Call for abuse victim 'freedom'
April 7, 2009 / BBC News
Victims of child abuse should not be restricted from talking about their experiences, a Jersey senator has said.
Senator Stuart Syvret is asking the States to guarantee that, in future, it will not "seek, offer or impose" any confidentiality clauses on victims.
The police are investigating claims of child abuse in Jersey from the early 1960s to 1986.
No date has yet been set for Senator Syvret's proposed policy to be debated in the States.
'Freedom of expression'
Senator Syvret said his States projet, or motion, is necessary to make sure child abuse victims are free to speak out, regardless of any legal compensation agreements which may be reached in future.

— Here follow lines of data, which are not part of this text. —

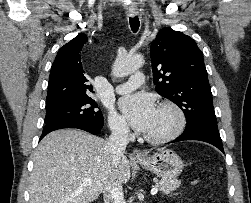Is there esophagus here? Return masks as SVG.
<instances>
[{"mask_svg": "<svg viewBox=\"0 0 251 203\" xmlns=\"http://www.w3.org/2000/svg\"><path fill=\"white\" fill-rule=\"evenodd\" d=\"M129 14L130 16L134 17L138 14V10L135 9V8H132L129 10ZM145 155L144 153L139 150V149H135L133 152H132V158L133 159H136V160H141V159H144Z\"/></svg>", "mask_w": 251, "mask_h": 203, "instance_id": "esophagus-1", "label": "esophagus"}]
</instances>
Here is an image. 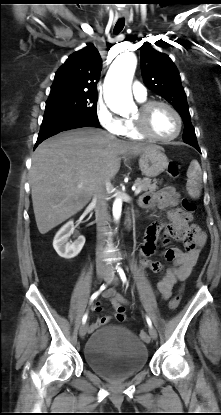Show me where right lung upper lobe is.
Listing matches in <instances>:
<instances>
[{"mask_svg":"<svg viewBox=\"0 0 221 415\" xmlns=\"http://www.w3.org/2000/svg\"><path fill=\"white\" fill-rule=\"evenodd\" d=\"M102 60L92 44L68 57L55 74L50 93L62 91L97 92Z\"/></svg>","mask_w":221,"mask_h":415,"instance_id":"obj_1","label":"right lung upper lobe"}]
</instances>
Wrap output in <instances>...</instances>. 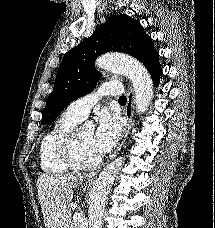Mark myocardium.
<instances>
[{
    "mask_svg": "<svg viewBox=\"0 0 215 228\" xmlns=\"http://www.w3.org/2000/svg\"><path fill=\"white\" fill-rule=\"evenodd\" d=\"M81 128L82 126H75L60 139L58 153L61 159L71 168L92 170L101 165L102 157L90 163H84L79 160L76 154V142Z\"/></svg>",
    "mask_w": 215,
    "mask_h": 228,
    "instance_id": "obj_1",
    "label": "myocardium"
}]
</instances>
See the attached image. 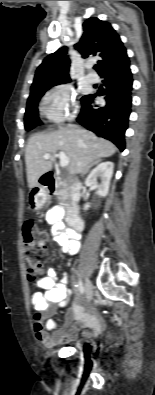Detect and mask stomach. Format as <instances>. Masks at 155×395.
<instances>
[{"mask_svg": "<svg viewBox=\"0 0 155 395\" xmlns=\"http://www.w3.org/2000/svg\"><path fill=\"white\" fill-rule=\"evenodd\" d=\"M48 197L46 190L40 186L33 187L28 195V202L32 208L38 209L44 205Z\"/></svg>", "mask_w": 155, "mask_h": 395, "instance_id": "obj_1", "label": "stomach"}]
</instances>
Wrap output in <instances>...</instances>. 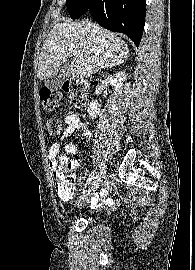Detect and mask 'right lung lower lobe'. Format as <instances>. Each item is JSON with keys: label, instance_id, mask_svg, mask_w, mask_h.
Wrapping results in <instances>:
<instances>
[{"label": "right lung lower lobe", "instance_id": "right-lung-lower-lobe-1", "mask_svg": "<svg viewBox=\"0 0 195 270\" xmlns=\"http://www.w3.org/2000/svg\"><path fill=\"white\" fill-rule=\"evenodd\" d=\"M146 0H89L87 12L104 28L126 34L136 45L145 23Z\"/></svg>", "mask_w": 195, "mask_h": 270}]
</instances>
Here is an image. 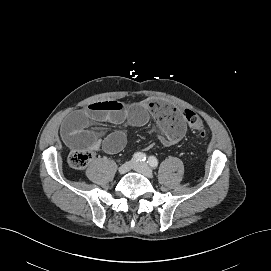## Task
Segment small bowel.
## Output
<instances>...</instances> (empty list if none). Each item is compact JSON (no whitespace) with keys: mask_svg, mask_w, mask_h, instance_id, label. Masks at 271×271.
<instances>
[{"mask_svg":"<svg viewBox=\"0 0 271 271\" xmlns=\"http://www.w3.org/2000/svg\"><path fill=\"white\" fill-rule=\"evenodd\" d=\"M152 115L165 134V146L178 143L186 132L184 117L180 112L159 100H150L126 109L118 101H103L90 104L85 109L72 113L62 124L61 133L71 148H102L109 154L119 152L126 143V135L115 131L101 138L99 133L89 128L94 121L121 124L125 121L135 126L145 125Z\"/></svg>","mask_w":271,"mask_h":271,"instance_id":"1","label":"small bowel"}]
</instances>
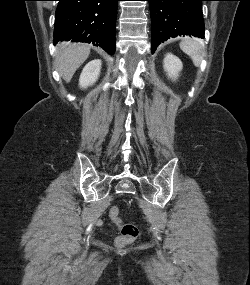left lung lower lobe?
Returning a JSON list of instances; mask_svg holds the SVG:
<instances>
[{
	"mask_svg": "<svg viewBox=\"0 0 250 285\" xmlns=\"http://www.w3.org/2000/svg\"><path fill=\"white\" fill-rule=\"evenodd\" d=\"M151 14V52L168 38L193 35L204 38L202 1L206 0H147Z\"/></svg>",
	"mask_w": 250,
	"mask_h": 285,
	"instance_id": "1",
	"label": "left lung lower lobe"
}]
</instances>
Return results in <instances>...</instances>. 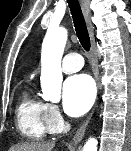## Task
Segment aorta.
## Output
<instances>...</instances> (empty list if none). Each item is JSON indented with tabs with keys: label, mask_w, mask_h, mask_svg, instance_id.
Segmentation results:
<instances>
[{
	"label": "aorta",
	"mask_w": 131,
	"mask_h": 151,
	"mask_svg": "<svg viewBox=\"0 0 131 151\" xmlns=\"http://www.w3.org/2000/svg\"><path fill=\"white\" fill-rule=\"evenodd\" d=\"M67 41V30L63 27L49 28L42 46L41 87L43 97L57 101L61 93L62 71L61 59ZM98 141L89 138L83 151H97Z\"/></svg>",
	"instance_id": "aorta-1"
}]
</instances>
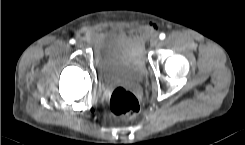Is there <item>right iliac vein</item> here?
I'll use <instances>...</instances> for the list:
<instances>
[{
	"label": "right iliac vein",
	"mask_w": 245,
	"mask_h": 145,
	"mask_svg": "<svg viewBox=\"0 0 245 145\" xmlns=\"http://www.w3.org/2000/svg\"><path fill=\"white\" fill-rule=\"evenodd\" d=\"M75 46L78 48L83 47V42L81 40L76 41Z\"/></svg>",
	"instance_id": "63e3f726"
}]
</instances>
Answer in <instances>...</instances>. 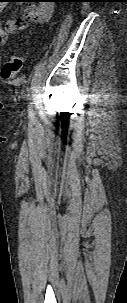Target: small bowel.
<instances>
[{"instance_id": "small-bowel-1", "label": "small bowel", "mask_w": 127, "mask_h": 303, "mask_svg": "<svg viewBox=\"0 0 127 303\" xmlns=\"http://www.w3.org/2000/svg\"><path fill=\"white\" fill-rule=\"evenodd\" d=\"M50 0H39L32 2L28 5V8L23 17L20 19L9 20L3 27L0 23V44H4L9 36L23 30L26 27V22H46L51 18L53 7L49 4ZM1 12V7H0Z\"/></svg>"}]
</instances>
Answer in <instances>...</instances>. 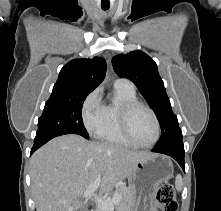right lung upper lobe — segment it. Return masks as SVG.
<instances>
[{"label":"right lung upper lobe","instance_id":"right-lung-upper-lobe-1","mask_svg":"<svg viewBox=\"0 0 221 211\" xmlns=\"http://www.w3.org/2000/svg\"><path fill=\"white\" fill-rule=\"evenodd\" d=\"M106 62L103 58L74 59L60 71L51 96H79L91 93L104 79Z\"/></svg>","mask_w":221,"mask_h":211}]
</instances>
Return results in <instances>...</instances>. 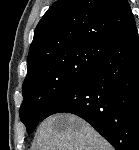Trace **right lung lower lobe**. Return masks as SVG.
Returning <instances> with one entry per match:
<instances>
[{
	"mask_svg": "<svg viewBox=\"0 0 139 150\" xmlns=\"http://www.w3.org/2000/svg\"><path fill=\"white\" fill-rule=\"evenodd\" d=\"M61 112L86 120L116 150H139V38L135 24L48 107L43 119Z\"/></svg>",
	"mask_w": 139,
	"mask_h": 150,
	"instance_id": "1",
	"label": "right lung lower lobe"
}]
</instances>
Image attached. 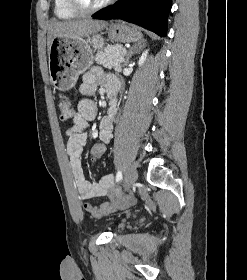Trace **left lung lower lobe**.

It quotes Article 10 of the Human Rights Act which states that "everyone has the right to freedom of expression".
If the States agree to adopt the proposal, victims of child abuse in cases where the abuser had been found guilty would be free to write books about their experiences and take part in public debates.
Senator Syvret has been an outspoken critic of the island's authorities, claiming a widespread "culture of concealment".
On Monday, the 43-year-old was arrested by Jersey police in connection with allegations of breaching data protection laws.
He was later released pending further inquiries.
In 2007 he was dismissed from his post as Minister for Health and Social Services after claiming abuse cases were being covered up.